The only solution was to flee the country into tax exile and then to earn enough money abroad to strike a settlement with Inland Revenue. Which brings us back to the alley behind the Coventry Theatre during a hastily arranged barnstorming tour of small British cities. It’s a desperate gesture of connection with the home fans and a wounded farewell to the United Kingdom. By the end of that March of 1971, the Stones would board a flight to the French Riviera and a kind of exquisite prison far away from home.

So the Keith Richards of the alleyway at Coventry is a bit of a mixed bag, really. On top of the world and utterly on the run. The devastating Anita Pallenberg is out of the frame but along on the road, and has lately borne him a beloved first child, Marlon. And though the habit won’t start smothering the music for another few years, Keith’s by now well into his slide from heroin dabbler to functioning addict to outright junkie. Richards is a twenty-seven-year-old man of the world, an established prince of the counterculture, and he’s colliding with adulthood.

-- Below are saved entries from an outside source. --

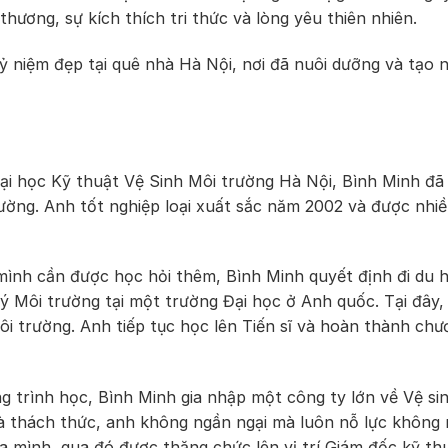
thương, sự kích thích tri thức và lòng yêu thiên nhiên.
ỷ niệm đẹp tại quê nhà Hà Nội, nơi đã nuôi dưỡng và tạo
ại học Kỹ thuật Vệ Sinh Môi trường Hà Nội, Bình Minh đã 
rường. Anh tốt nghiệp loại xuất sắc năm 2002 và được nhiề
mình cần được học hỏi thêm, Bình Minh quyết định đi du 
 Môi trường tại một trường Đại học ở Anh quốc. Tại đây,
ôi trường. Anh tiếp tục học lên Tiến sĩ và hoàn thành chư
 trình học, Bình Minh gia nhập một công ty lớn về Vệ sin
 và thách thức, anh không ngần ngại mà luôn nỗ lực không
a mình, qua đó được thăng chức lên vị trí Giám đốc kỹ thu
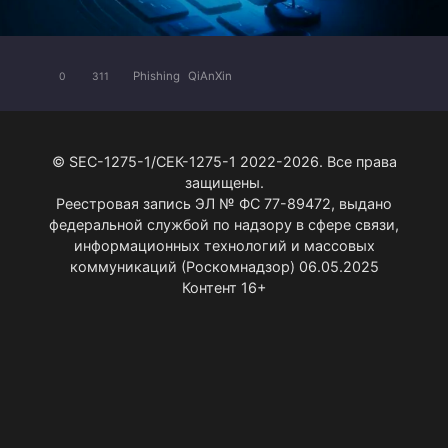
Phishing
QiAnXin
0
311
© SEC-1275-1/СЕК-1275-1 2022-2026. Все права
защищены.
Реестровая запись ЭЛ № ФС 77-89472, выдано
федеральной службой по надзору в сфере связи,
информационных технологий и массовых
коммуникаций (Роскомнадзор) 06.05.2025
Контент 16+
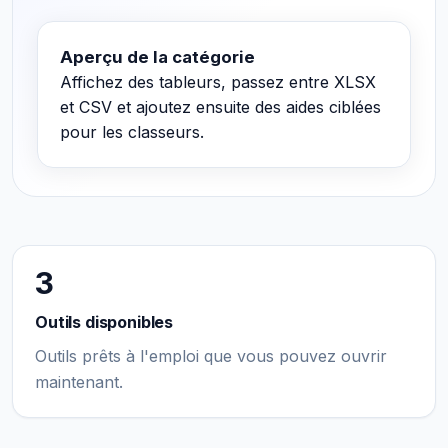
Aperçu de la catégorie
Affichez des tableurs, passez entre XLSX
et CSV et ajoutez ensuite des aides ciblées
pour les classeurs.
3
Outils disponibles
Outils prêts à l'emploi que vous pouvez ouvrir
maintenant.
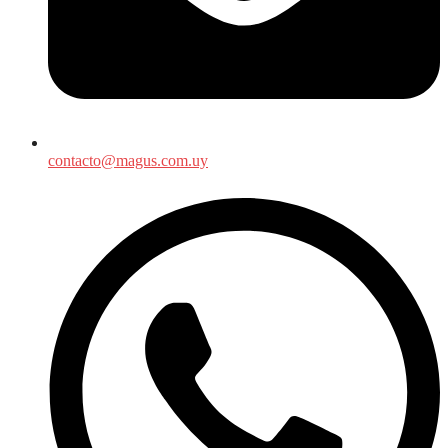
contacto@magus.com.uy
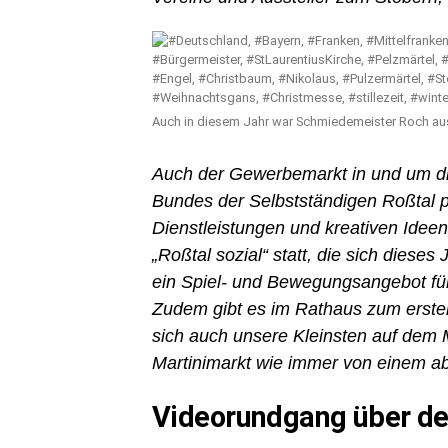
Auch in diesem Jahr war Schmiedemeister Roch aus
Auch der Gewerbemarkt in und um die
Bundes der Selbstständigen Roßtal pr
Dienstleistungen und kreativen Ideen
„Roßtal sozial“ statt, die sich diese
ein Spiel- und Bewegungsangebot für
Zudem gibt es im Rathaus zum ersten
sich auch unsere Kleinsten auf dem M
Martinimarkt wie immer von einem
Videorundgang über de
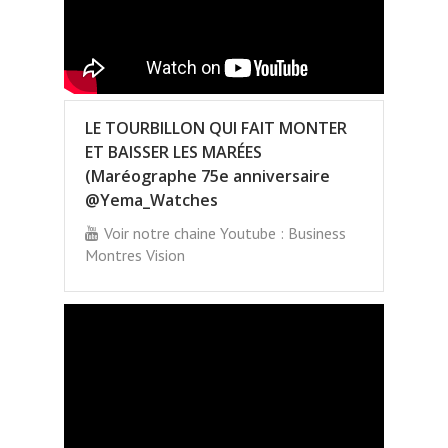
LE TOURBILLON QUI FAIT MONTER
ET BAISSER LES MARÉES
(Maréographe 75e anniversaire
@Yema_Watches
Voir notre chaine Youtube : Business
Montres Vision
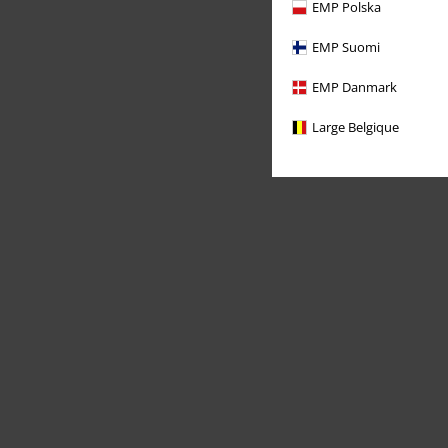
EMP Polska
EMP Suomi
EMP Danmark
Large Belgique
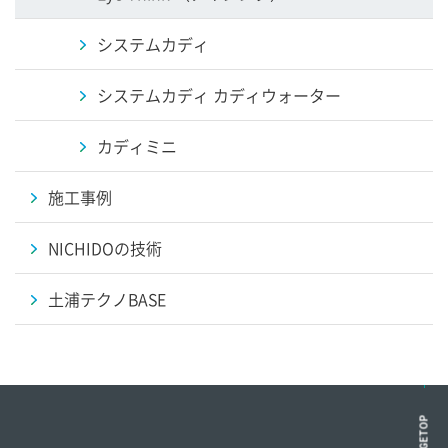
システムカディ
システムカディ カディウォーター
カディミニ
施工事例
NICHIDOの技術
土浦テクノBASE
PAGETOP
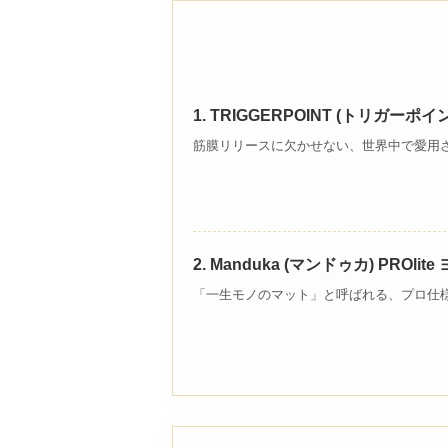
1. TRIGGERPOINT (トリガー
筋膜リリースに欠かせない、世界中で愛用
2. Manduka (マンドゥカ) PRO
「一生モノのマット」と呼ばれる、プロ仕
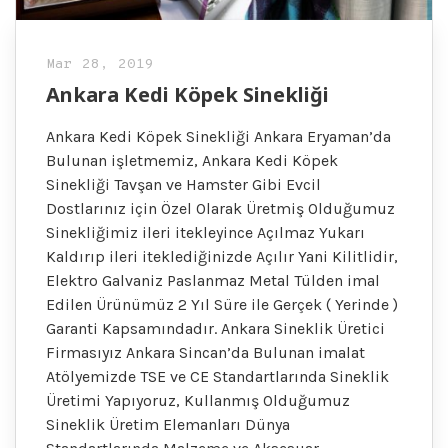
Mar 28, 2019
Ankara Kedi Köpek Sinekliği
Ankara Kedi Köpek Sinekliği Ankara Eryaman’da
Bulunan işletmemiz, Ankara Kedi Köpek
Sinekliği Tavşan ve Hamster Gibi Evcil
Dostlarınız için Özel Olarak Üretmiş Olduğumuz
Sinekliğimiz ileri itekleyince Açılmaz Yukarı
Kaldırıp ileri iteklediğinizde Açılır Yani Kilitlidir,
Elektro Galvaniz Paslanmaz Metal Tülden imal
Edilen Ürünümüz 2 Yıl Süre ile Gerçek ( Yerinde )
Garanti Kapsamındadır. Ankara Sineklik Üretici
Firmasıyız Ankara Sincan’da Bulunan imalat
Atölyemizde TSE ve CE Standartlarında Sineklik
Üretimi Yapıyoruz, Kullanmış Olduğumuz
Sineklik Üretim Elemanları Dünya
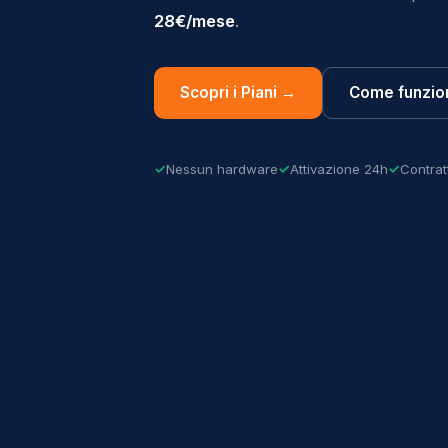
28€/mese
.
Scopri i Piani →
Come funzio
Nessun hardware
Attivazione 24h
Contrat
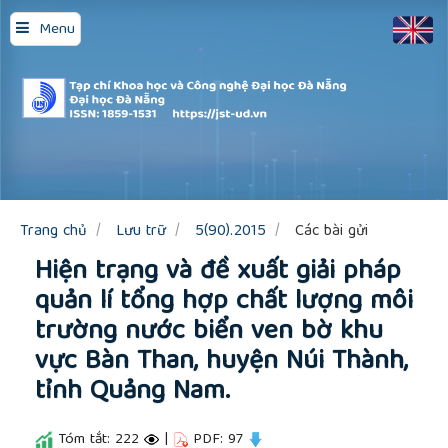
Quick
Menu
jump
to
page
content
Main
Navigation
Main
Content
Sidebar
Trang chủ
Lưu trữ
5(90).2015
Các bài gửi
Hiện trạng và đề xuất giải pháp
quản lí tổng hợp chất lượng môi
trường nước biển ven bờ khu
vực Bàn Than, huyện Núi Thành,
tỉnh Quảng Nam.
Tóm tắt: 222
|
PDF: 97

He doesn’t go anywhere that March without Boogie. With Keith’s world both shimmering and collapsing, and like the old song says, with “blues fallin’ down like rain,” the sweet little spaniel is holding things together. Can you imagine the laughter if anyone in the entourage had uttered the phrase “emotional support dog?” But there he is, right at the heart of the circus. He’s keeping the rock ‘n’ roll on the road.

The Rolling Stones are out on tour this fall, a half-century later. They’re selling out North American stadiums and saluting the memory of the beloved Charlie Watts, gone since August.

Raise a glass to Boogie, and to “Creole” and “Syphilis” who came along later in the 1970s. And to the French Bulldogs who these days share Keith and Patti Hansen’s Connecticut estate. Would the show still be going on without them?